A driving iron has the advantage of being able to hit a cut or draw quickly.

 

A Driving Iron’s Pros and Cones

Every golf club has its positives and minuses. The driving iron is becoming more popular as an alternative to the hybrid or long-iron, but also as a fairway wood, and for some, a substitute to a driver.

Pros

  • You can choose from a variety lofts that will help you to fill out your golf bag
  • Low spin can increase total roll and accuracy.
  • Shaft options in graphite or steel
  • For increased clubhead speed, lighter weight and aerodynamic
  • Each year, more options are introduced to the market

Cons

  • It doesn’t have as much forgiveness, the sole is narrower
  • It can be hard to find the gold in the rough
  • This seems to be a better fit than the high swing speed players

 

The pros and cons of a hybrid

The hybrid golf club is a revolutionary addition to the game of golf. More players are putting in hybrids than ever before. Some players still feel that hybrids are a bad decision for their game.

A hybrid golf club is not going to give you perfection. The club does a great deal of combining forgiveness and distance to give players what is needed and make the game more fun.

Pros

  • It is very easy to launch
  • Great club to replace the long irons
  • High launch from the rough
  • You can choose from many lofts
  • Optional lightweight graphite shafts for higher ball speeds
  • Distances are easy

Cons

  • Not as usable as other clubs.
  • It can be difficult to control the ball’s flight
  • For lower handicap players, there are not as many options

 

When to Use Each Club Type

Now that you have a better idea as to what the hybrid and driving iron have in common and where they can benefit your game, it’s time to understand where it makes sense to use each of these clubs.

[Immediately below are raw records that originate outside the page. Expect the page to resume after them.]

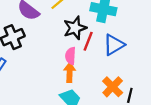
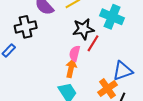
blue triangle: (114, 45) -> (123, 71), moved

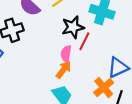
orange arrow: (71, 68) -> (64, 70), turned 30

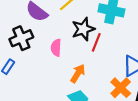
pink semicircle: (66, 54) -> (56, 48), moved

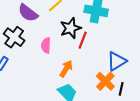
black cross: (21, 38) -> (14, 37), turned -30

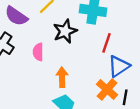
red line: (83, 40) -> (106, 43), moved
orange arrow: (66, 69) -> (62, 77), turned -30

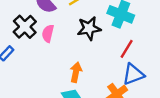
pink semicircle: (38, 52) -> (48, 33), moved

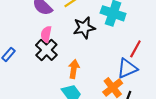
black cross: (25, 27) -> (46, 50), moved
red line: (127, 49) -> (135, 49), moved

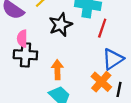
red line: (135, 49) -> (102, 28), moved
black cross: (46, 50) -> (25, 55), turned -30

Club selection is key to golf course management. Golfers who are good at it score better from a scoring perspective.

Tee Box

You can either use the hybrid or the driving-iron off the tee. I prefer the driving iron.

The driving iron is a great choice for players who struggle to find a club that will give you a straight drive and catch some extra roll. The tee box gives you the ability to lie perfectly on a slightly elevated green, making it easier for you to hit the driving iron.

It can be beneficial to learn how to hit a stinger-type shot when you are hitting the driving iron or hybrid from the tee box. This encourages increased roll.

Clean Fairway Lie

The fairway lies are another area where you can hit the driving iron or hybrid. This is a situation where you need to choose a club that suits your confidence level and the end goal.

Driving irons are best if you want to move the ball as far as possible down the fairway. The hybrid is for golfers who want to hit the pin at 10 feet.

Consider your game as a whole and remember that golfers with a faster swing speed have better luck driving irons from these types lies.

Out of The Rough

The hybrid is the clear winner in rough shots. The launch of hybrid golf clubs is extremely high, and the clubhead is slightly heavier, which allows them to cut through the rough easily.

Hitting the ball out of the rough requires paying careful attention to the lie to ensure if it’s going to be a flier or if it may knock down the total distance. If your ball is sitting up nicely and you have a driving iron with a bit more loft, don’t be afraid to give the driving iron a shot.

Smart players will be able to read lies and combine that knowledge with their ability to make the shot.